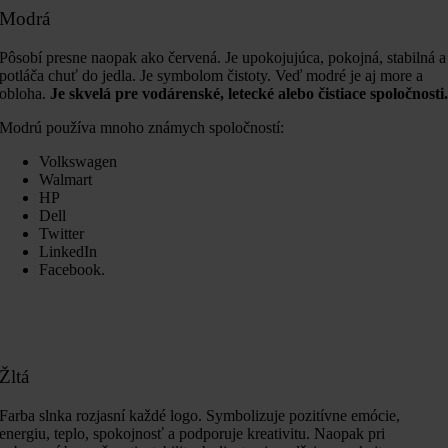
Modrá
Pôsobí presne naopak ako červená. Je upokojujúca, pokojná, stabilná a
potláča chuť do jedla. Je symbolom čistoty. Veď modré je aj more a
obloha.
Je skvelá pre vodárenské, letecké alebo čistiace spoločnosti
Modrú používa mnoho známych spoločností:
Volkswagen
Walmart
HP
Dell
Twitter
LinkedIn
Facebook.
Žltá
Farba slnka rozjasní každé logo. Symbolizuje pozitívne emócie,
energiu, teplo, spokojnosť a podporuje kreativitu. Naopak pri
--
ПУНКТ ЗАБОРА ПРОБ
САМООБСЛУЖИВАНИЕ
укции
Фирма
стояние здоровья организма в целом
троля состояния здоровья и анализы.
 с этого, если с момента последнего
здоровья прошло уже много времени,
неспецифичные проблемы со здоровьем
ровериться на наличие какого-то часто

# [TO DO]
Whatever else the listing above holds, retype exactly only the lines from the one containing "ПУНКТ ЗАБОРА ПРОБ" to the one containing "ровериться на наличие какого-то часто", both ends kept.

# [FINAL ANSWER]
ПУНКТ ЗАБОРА ПРОБ
САМООБСЛУЖИВАНИЕ
укции
Фирма
стояние здоровья организма в целом
троля состояния здоровья и анализы.
 с этого, если с момента последнего
здоровья прошло уже много времени,
неспецифичные проблемы со здоровьем
ровериться на наличие какого-то часто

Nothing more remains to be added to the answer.